Разговор принял странный оборот. К несчастью, память не позволяет мне воспроизвести его Вам в подробностях. С другой стороны, являясь полнейшим профаном в вопросах археологии, я был слегка ошарашен. Подобная установка, которой ничто не предвещало, выдавала полувменяемого человека, бросающегося, как мне показалось, из стороны в сторону, вместо того чтобы наметить себе программу действий и постараться ее придерживаться. Он сыпал сведениями, а я молчал, не имея возможности возразить. О чем он только не говорил: о шумерских и хеттских текстах, о новых методах обнаружения древних поселений и датирования объектов, о парфянской глиптике,[19] о греческом происхождении кушанского[20] алфавита и всем таком прочем, пока, наконец, не заметил, что я его не слушаю. Он умолк, допил виски, и я понял, что он сейчас уйдет.

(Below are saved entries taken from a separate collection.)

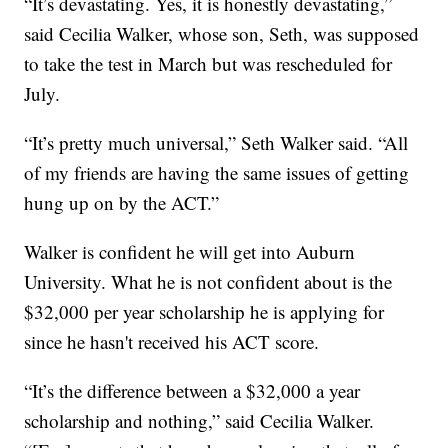
“It’s devastating. Yes, it is honestly devastating,”
said Cecilia Walker, whose son, Seth, was supposed
to take the test in March but was rescheduled for
July.
“It’s pretty much universal,” Seth Walker said. “All
of my friends are having the same issues of getting
hung up on by the ACT.”
Walker is confident he will get into Auburn
University. What he is not confident about is the
$32,000 per year scholarship he is applying for
since he hasn't received his ACT score.
“It’s the difference between a $32,000 a year
scholarship and nothing,” said Cecilia Walker.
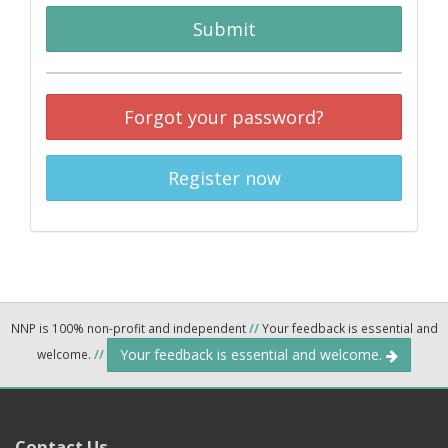
Submit
Forgot your password?
Register now
NNP is 100% non-profit and independent
//
Your feedback is essential and
Your feedback is essential and welcome.
welcome.
//
Contact Us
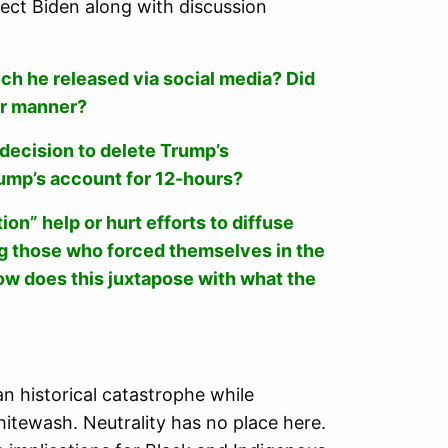
ect Biden along with discussion
ch he released via social media? Did
er manner?
decision to delete Trump’s
rump’s account for 12-hours?
on” help or hurt efforts to diffuse
ing those who forced themselves in the
How does this juxtapose with what the
an historical catastrophe while
whitewash. Neutrality
has no place here.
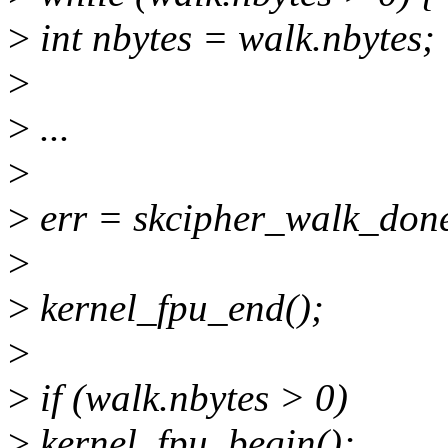
>
int nbytes = walk.nbytes;
>
>
...
>
>
err = skcipher_walk_done
>
>
kernel_fpu_end();
>
>
if (walk.nbytes > 0)
>
kernel_fpu_begin();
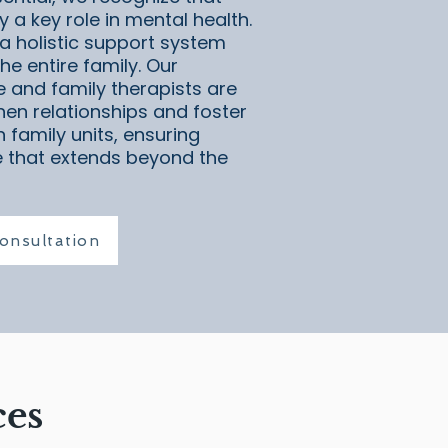
 a key role in mental health.
a holistic support system
he entire family. Our
e and family therapists are
hen relationships and foster
 family units, ensuring
 that extends beyond the
onsultation
ces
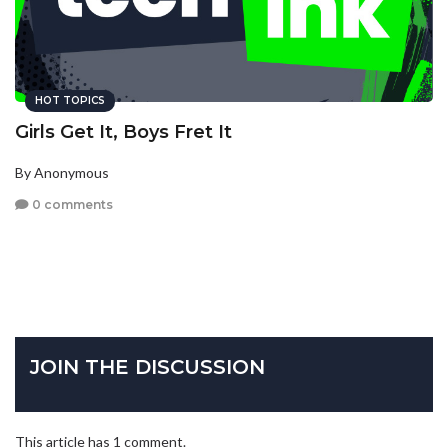
HOT TOPICS
Girls Get It, Boys Fret It
By Anonymous
0 comments
JOIN THE DISCUSSION
This article has 1 comment.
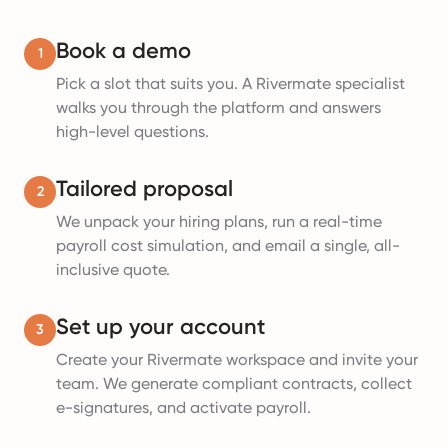
Book a demo
1
Pick a slot that suits you. A Rivermate specialist
walks you through the platform and answers
high-level questions.
Tailored proposal
2
We unpack your hiring plans, run a real-time
payroll cost simulation, and email a single, all-
inclusive quote.
Set up your account
3
Create your Rivermate workspace and invite your
team. We generate compliant contracts, collect
e-signatures, and activate payroll.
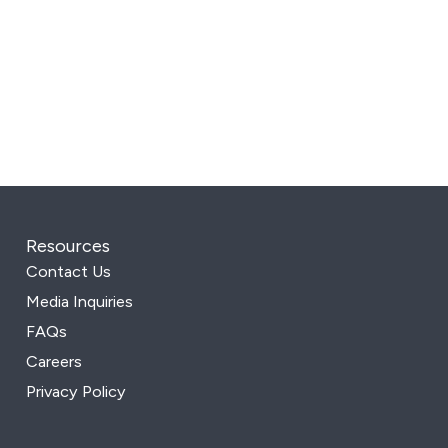
Resources
Contact Us
Media Inquiries
FAQs
Careers
Privacy Policy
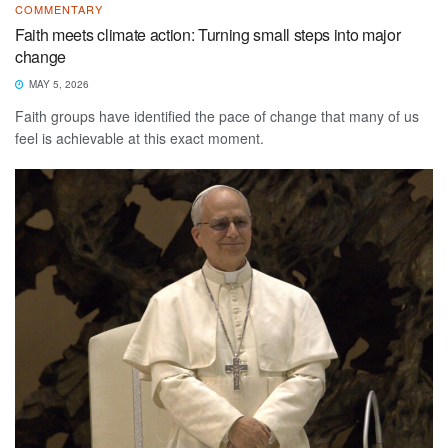
COMMENTARY
Faith meets climate action: Turning small steps into major
change
MAY 5, 2026
Faith groups have identified the pace of change that many of us
feel is achievable at this exact moment.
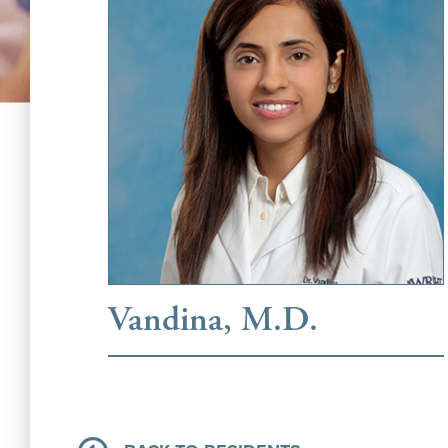
Vandina, M.D.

Я был просто оглоушен мешаниной из народов и цивилизаций. Я-то ничего не знал обо всех этих богах — Мардуке, Иштар и иже с ними… Вавилон, Ассирия — все это прекрасно! Но музыка, как же быть с музыкой? Помнил ли он наши вечера, как его онемевшие от холода пальцы оживали, дотронувшись до клавиш рояля? Играл ли он еще Брамса, Форе?.. «Мне опротивело все это изысканное дребезжание!» Я понял, что не только вкусы его переменились, но и музыке он теперь уделяет не слишком много места рядом со своим новым увлечением… за исключением, может быть, той, что пришла издалека… из Бали… или из чащи ведических лесов!
— Почему Азия?
Он пожал плечами, снова поудобнее уселся на диванных подушках. Ответил что-то вроде: «…потому что в Азии ничто никогда не достигает конца».
Это было не ново и неубедительно. Я чуть было не сказал ему, что не он первый отворачивался от Европы, что в каждом поколении… Рембо, Сегален[21] и т. д… Но он-то что ожидал найти посреди этих развалин, на берегах Ахерона,[22] где время оседает мельчайшими частицами, смутными наносами? Надеялся ли он успешно работать на благо другим и самому себе? Отринуть якобы агонизирующую цивилизацию, чтобы замкнуться в прошлом посреди столь же мертвых цивилизаций, казалось мне бегством, регрессом для человека, не являвшегося ученым, палеографом. Охота на тигров или слонов, на мой взгляд, была бы в его случае не столь пустой тратой времени, чем эта новая прихоть. Я, должно быть, высказал ему свою точку зрения без околичностей, с той же откровенностью, с какой раньше подчеркивал наши расхождения. Он вошел в раж.
— Тебе не понять, ты же не знаешь… Плевал я на все это, но как захватывает… пыль с мошкой набивается в рот, того и гляди, укусит скорпион, воды нет… можно прогуляться на четыре-пять тысячелетий назад… это возвращает вкус к жизни!